It seems to happen overnight. You go to sleep and wake up as usual … only to find the sweet, cuddly, innocent child you knew the night before has become a TWEEN. While this is a gross overstatement, parents often feel blindsided by the changes in their children during the tween years.
So what exactly is a tween? In general, a tween is a youngster between the ages of approximately 9 and 13 who, while not quite a child any longer, is not an adolescent either. In a sense, the tween years are a bridge between childhood and adolescence and a confusing time for children and parents alike. It can feel as though you are living with two different people as their moods shift from loving and open to moody and difficult at the snap of a finger.
On a macro level, tweens have a lot of spending power and are constantly being marketed to on television and in social media. Hannah Montana, One Direction, and the more recent The Fault in our Stars book and movie have benefited immensely from this age group. Some child experts feel that our kids are growing up too fast, that they are exposed to scenarios of violence, sex and substance use far too early in their development. The dilemma for tweens is this: Do they shift to the fast track, or do they stay younger longer?
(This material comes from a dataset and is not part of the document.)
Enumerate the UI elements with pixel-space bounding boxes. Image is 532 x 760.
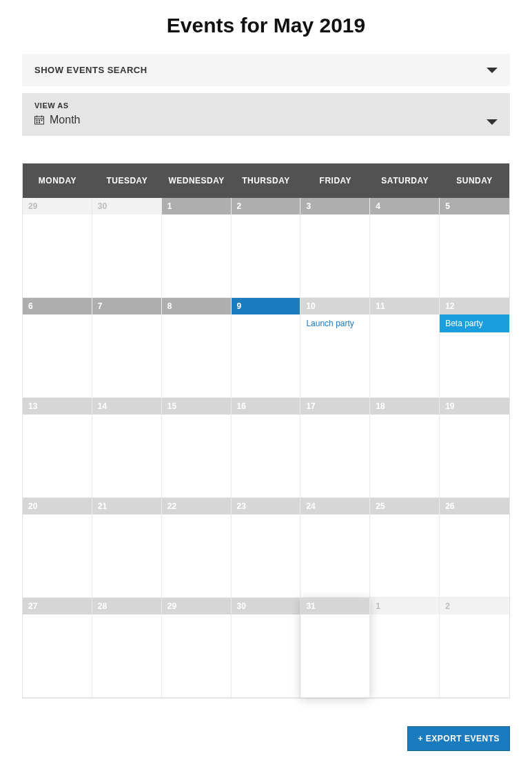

During this time, your child is facing multiple changes physically, mentally, socially, and emotionally. For girls, puberty can start as early as 9 or 10. In addition to the many physical changes they experience, the onset of their periods brings about hormonal changes as well. Girls at this age may become very self-conscious about their looks, the clothes they wear, and where they fit in socially. Boys, too, often feel anxious about fitting in socially and the changes that are occurring with puberty. Both feel the added pressure of school as they transition from elementary to middle school.
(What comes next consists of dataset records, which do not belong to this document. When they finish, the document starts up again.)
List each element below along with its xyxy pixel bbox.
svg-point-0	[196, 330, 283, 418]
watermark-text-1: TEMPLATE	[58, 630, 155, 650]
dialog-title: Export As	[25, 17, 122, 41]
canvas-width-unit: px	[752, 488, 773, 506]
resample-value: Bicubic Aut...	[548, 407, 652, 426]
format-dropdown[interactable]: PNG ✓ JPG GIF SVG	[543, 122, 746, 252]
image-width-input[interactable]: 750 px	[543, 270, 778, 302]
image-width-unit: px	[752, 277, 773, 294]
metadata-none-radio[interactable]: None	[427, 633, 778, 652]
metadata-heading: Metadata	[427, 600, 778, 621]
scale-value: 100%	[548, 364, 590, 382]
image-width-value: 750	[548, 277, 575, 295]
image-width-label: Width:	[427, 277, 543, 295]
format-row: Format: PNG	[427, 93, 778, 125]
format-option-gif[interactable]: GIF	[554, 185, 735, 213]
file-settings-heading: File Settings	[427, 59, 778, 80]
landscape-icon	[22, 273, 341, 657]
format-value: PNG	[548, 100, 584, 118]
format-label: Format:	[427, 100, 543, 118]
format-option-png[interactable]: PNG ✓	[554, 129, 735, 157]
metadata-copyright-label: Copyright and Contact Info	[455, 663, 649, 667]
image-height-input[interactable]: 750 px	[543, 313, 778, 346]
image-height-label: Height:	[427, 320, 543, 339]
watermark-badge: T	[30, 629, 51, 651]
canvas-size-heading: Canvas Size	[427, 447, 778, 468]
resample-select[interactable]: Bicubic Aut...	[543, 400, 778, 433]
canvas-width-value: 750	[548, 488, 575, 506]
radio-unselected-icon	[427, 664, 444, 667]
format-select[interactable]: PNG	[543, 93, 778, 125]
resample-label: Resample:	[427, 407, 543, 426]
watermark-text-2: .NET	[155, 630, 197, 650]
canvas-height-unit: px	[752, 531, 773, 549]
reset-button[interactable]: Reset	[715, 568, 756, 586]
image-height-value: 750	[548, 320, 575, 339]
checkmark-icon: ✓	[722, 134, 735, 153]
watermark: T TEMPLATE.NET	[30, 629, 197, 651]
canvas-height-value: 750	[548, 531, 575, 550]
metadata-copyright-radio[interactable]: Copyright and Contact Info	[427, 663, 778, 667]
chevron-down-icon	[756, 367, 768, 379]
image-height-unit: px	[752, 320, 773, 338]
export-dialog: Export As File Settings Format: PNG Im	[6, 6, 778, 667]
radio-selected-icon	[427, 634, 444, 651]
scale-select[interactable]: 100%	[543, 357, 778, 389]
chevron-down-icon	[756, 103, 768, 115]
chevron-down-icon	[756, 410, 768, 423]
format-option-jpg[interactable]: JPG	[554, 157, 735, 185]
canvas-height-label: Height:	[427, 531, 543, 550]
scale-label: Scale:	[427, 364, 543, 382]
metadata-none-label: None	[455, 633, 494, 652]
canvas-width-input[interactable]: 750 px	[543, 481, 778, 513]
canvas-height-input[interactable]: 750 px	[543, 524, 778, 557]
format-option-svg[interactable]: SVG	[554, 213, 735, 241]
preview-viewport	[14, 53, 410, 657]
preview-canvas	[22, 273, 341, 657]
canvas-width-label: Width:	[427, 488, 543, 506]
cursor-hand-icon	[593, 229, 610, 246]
Given all that they are facing, it is natural that mood swings develop. For your own sanity as a parent, it is important to come up with strategies to deal with these moods.
Some useful strategies:
- Your children may be developmentally more able to tune in to their feelings at this stage. Getting them to express their feelings eliminates the guess work on your end and may open up the conversation more easily.
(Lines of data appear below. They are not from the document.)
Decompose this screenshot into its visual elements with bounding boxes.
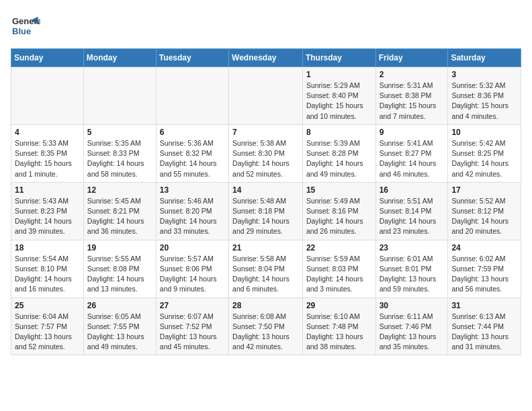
calendar-cell: 11Sunrise: 5:43 AMSunset: 8:23 PMDayligh… — [11, 182, 84, 240]
calendar-cell: 15Sunrise: 5:49 AMSunset: 8:16 PMDayligh… — [302, 182, 375, 240]
calendar-cell: 8Sunrise: 5:39 AMSunset: 8:28 PMDaylight… — [302, 124, 375, 182]
day-info: Sunrise: 5:35 AMSunset: 8:33 PMDaylight:… — [87, 138, 152, 179]
day-header-friday: Friday — [375, 49, 448, 67]
day-number: 19 — [87, 243, 152, 253]
calendar-cell: 20Sunrise: 5:57 AMSunset: 8:06 PMDayligh… — [156, 240, 228, 298]
calendar-cell: 2Sunrise: 5:31 AMSunset: 8:38 PMDaylight… — [375, 67, 448, 125]
day-number: 13 — [160, 185, 225, 195]
logo-icon: General Blue — [11, 11, 40, 40]
day-info: Sunrise: 6:04 AMSunset: 7:57 PMDaylight:… — [15, 312, 80, 353]
calendar-cell: 27Sunrise: 6:07 AMSunset: 7:52 PMDayligh… — [156, 298, 228, 355]
day-info: Sunrise: 5:49 AMSunset: 8:16 PMDaylight:… — [306, 196, 372, 237]
logo: General Blue — [11, 11, 40, 40]
calendar-cell: 22Sunrise: 5:59 AMSunset: 8:03 PMDayligh… — [302, 240, 375, 298]
calendar-week-1: 1Sunrise: 5:29 AMSunset: 8:40 PMDaylight… — [11, 67, 521, 125]
day-info: Sunrise: 6:02 AMSunset: 7:59 PMDaylight:… — [451, 254, 517, 295]
day-info: Sunrise: 5:57 AMSunset: 8:06 PMDaylight:… — [160, 254, 225, 295]
calendar-cell: 21Sunrise: 5:58 AMSunset: 8:04 PMDayligh… — [229, 240, 303, 298]
day-info: Sunrise: 5:51 AMSunset: 8:14 PMDaylight:… — [380, 196, 445, 237]
day-number: 23 — [380, 243, 445, 253]
day-info: Sunrise: 5:54 AMSunset: 8:10 PMDaylight:… — [15, 254, 80, 295]
calendar-cell: 23Sunrise: 6:01 AMSunset: 8:01 PMDayligh… — [375, 240, 448, 298]
calendar-cell: 5Sunrise: 5:35 AMSunset: 8:33 PMDaylight… — [83, 124, 156, 182]
calendar-cell — [229, 67, 303, 125]
page-header: General Blue — [11, 11, 521, 40]
calendar-cell: 7Sunrise: 5:38 AMSunset: 8:30 PMDaylight… — [229, 124, 303, 182]
day-number: 28 — [232, 301, 299, 310]
day-number: 15 — [306, 185, 372, 195]
day-info: Sunrise: 6:10 AMSunset: 7:48 PMDaylight:… — [306, 312, 372, 353]
day-number: 4 — [15, 128, 80, 137]
day-info: Sunrise: 6:13 AMSunset: 7:44 PMDaylight:… — [451, 312, 517, 353]
day-number: 8 — [306, 128, 372, 137]
day-number: 3 — [451, 70, 517, 79]
day-number: 6 — [160, 128, 225, 137]
day-number: 16 — [380, 185, 445, 195]
calendar-body: 1Sunrise: 5:29 AMSunset: 8:40 PMDaylight… — [11, 67, 521, 355]
day-number: 12 — [87, 185, 152, 195]
calendar-cell: 10Sunrise: 5:42 AMSunset: 8:25 PMDayligh… — [448, 124, 521, 182]
day-info: Sunrise: 5:59 AMSunset: 8:03 PMDaylight:… — [306, 254, 372, 295]
day-number: 10 — [451, 128, 517, 137]
day-number: 20 — [160, 243, 225, 253]
day-header-wednesday: Wednesday — [229, 49, 303, 67]
day-number: 22 — [306, 243, 372, 253]
day-number: 17 — [451, 185, 517, 195]
day-info: Sunrise: 5:31 AMSunset: 8:38 PMDaylight:… — [380, 81, 445, 122]
day-info: Sunrise: 5:43 AMSunset: 8:23 PMDaylight:… — [15, 196, 80, 237]
calendar-cell: 18Sunrise: 5:54 AMSunset: 8:10 PMDayligh… — [11, 240, 84, 298]
calendar-week-5: 25Sunrise: 6:04 AMSunset: 7:57 PMDayligh… — [11, 298, 521, 355]
day-number: 1 — [306, 70, 372, 79]
day-info: Sunrise: 5:36 AMSunset: 8:32 PMDaylight:… — [160, 138, 225, 179]
calendar-cell: 26Sunrise: 6:05 AMSunset: 7:55 PMDayligh… — [83, 298, 156, 355]
day-info: Sunrise: 5:29 AMSunset: 8:40 PMDaylight:… — [306, 81, 372, 122]
day-number: 27 — [160, 301, 225, 310]
day-info: Sunrise: 6:07 AMSunset: 7:52 PMDaylight:… — [160, 312, 225, 353]
days-of-week-row: SundayMondayTuesdayWednesdayThursdayFrid… — [11, 49, 521, 67]
calendar-header: SundayMondayTuesdayWednesdayThursdayFrid… — [11, 49, 521, 67]
day-info: Sunrise: 5:38 AMSunset: 8:30 PMDaylight:… — [232, 138, 299, 179]
calendar-cell: 31Sunrise: 6:13 AMSunset: 7:44 PMDayligh… — [448, 298, 521, 355]
day-header-thursday: Thursday — [302, 49, 375, 67]
day-info: Sunrise: 5:41 AMSunset: 8:27 PMDaylight:… — [380, 138, 445, 179]
calendar-cell: 16Sunrise: 5:51 AMSunset: 8:14 PMDayligh… — [375, 182, 448, 240]
day-number: 2 — [380, 70, 445, 79]
day-header-saturday: Saturday — [448, 49, 521, 67]
day-info: Sunrise: 5:55 AMSunset: 8:08 PMDaylight:… — [87, 254, 152, 295]
calendar-week-4: 18Sunrise: 5:54 AMSunset: 8:10 PMDayligh… — [11, 240, 521, 298]
calendar-cell: 30Sunrise: 6:11 AMSunset: 7:46 PMDayligh… — [375, 298, 448, 355]
calendar-cell: 19Sunrise: 5:55 AMSunset: 8:08 PMDayligh… — [83, 240, 156, 298]
day-number: 21 — [232, 243, 299, 253]
day-number: 14 — [232, 185, 299, 195]
day-info: Sunrise: 6:11 AMSunset: 7:46 PMDaylight:… — [380, 312, 445, 353]
calendar-cell: 14Sunrise: 5:48 AMSunset: 8:18 PMDayligh… — [229, 182, 303, 240]
calendar-week-2: 4Sunrise: 5:33 AMSunset: 8:35 PMDaylight… — [11, 124, 521, 182]
day-number: 11 — [15, 185, 80, 195]
calendar-cell: 29Sunrise: 6:10 AMSunset: 7:48 PMDayligh… — [302, 298, 375, 355]
day-number: 18 — [15, 243, 80, 253]
day-info: Sunrise: 5:58 AMSunset: 8:04 PMDaylight:… — [232, 254, 299, 295]
day-number: 25 — [15, 301, 80, 310]
day-info: Sunrise: 5:32 AMSunset: 8:36 PMDaylight:… — [451, 81, 517, 122]
day-info: Sunrise: 6:08 AMSunset: 7:50 PMDaylight:… — [232, 312, 299, 353]
calendar-cell: 3Sunrise: 5:32 AMSunset: 8:36 PMDaylight… — [448, 67, 521, 125]
calendar-cell: 6Sunrise: 5:36 AMSunset: 8:32 PMDaylight… — [156, 124, 228, 182]
calendar-cell: 17Sunrise: 5:52 AMSunset: 8:12 PMDayligh… — [448, 182, 521, 240]
calendar-table: SundayMondayTuesdayWednesdayThursdayFrid… — [11, 48, 521, 355]
calendar-cell — [156, 67, 228, 125]
day-info: Sunrise: 5:46 AMSunset: 8:20 PMDaylight:… — [160, 196, 225, 237]
day-number: 26 — [87, 301, 152, 310]
day-info: Sunrise: 5:39 AMSunset: 8:28 PMDaylight:… — [306, 138, 372, 179]
calendar-cell: 24Sunrise: 6:02 AMSunset: 7:59 PMDayligh… — [448, 240, 521, 298]
day-info: Sunrise: 5:52 AMSunset: 8:12 PMDaylight:… — [451, 196, 517, 237]
day-info: Sunrise: 5:33 AMSunset: 8:35 PMDaylight:… — [15, 138, 80, 179]
calendar-cell: 28Sunrise: 6:08 AMSunset: 7:50 PMDayligh… — [229, 298, 303, 355]
day-number: 9 — [380, 128, 445, 137]
calendar-week-3: 11Sunrise: 5:43 AMSunset: 8:23 PMDayligh… — [11, 182, 521, 240]
calendar-cell — [83, 67, 156, 125]
day-header-monday: Monday — [83, 49, 156, 67]
day-number: 5 — [87, 128, 152, 137]
day-info: Sunrise: 5:45 AMSunset: 8:21 PMDaylight:… — [87, 196, 152, 237]
calendar-cell: 25Sunrise: 6:04 AMSunset: 7:57 PMDayligh… — [11, 298, 84, 355]
calendar-cell: 1Sunrise: 5:29 AMSunset: 8:40 PMDaylight… — [302, 67, 375, 125]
- Rather than talking, your children may occasionally need some time alone. Suggest listening to music, reading a book, writing in a journal, or another activity that allows them to decompress in a way that they enjoy.
- Do not dismiss your children’s feelings as silly or irrelevant. While we may have 20/20 hindsight as adults, our children’s feelings are real for them. Provide reassurance and support.
- Be sure to set limits. While you want to encourage your children to express their feelings, your expectation should always be that such expression occurs without physical aggression, extreme outbursts, or disrespect.
- Try not to lose your temper as your children are losing theirs. Having two angry people yelling at each other is unproductive and upsetting for all involved.
- Be prepared for changes, but don’t assume your children will become impossible to be around. Some children have a smooth transition, while others don’t experience this shift until well into their adolescence.
Another way to help with this time of life is to let your children see the power they have to make positive change. This is an optimal time to introduce the concept of empathy toward those around them. Volunteer with them to serve a meal at a homeless shelter, encourage them to donate to causes that are important to them, suggest they help a younger child to read. The options are numerous. Not only will this give them a sense of their own ability to make a difference in a positive way, but it will allow them to look at others with more compassion.
This stage of your child’s life can be exciting, frustrating, positive, and challenging all at the same time. Approaching it with compassion, understanding, firm limits, and a sense of humor can help ease these tween years.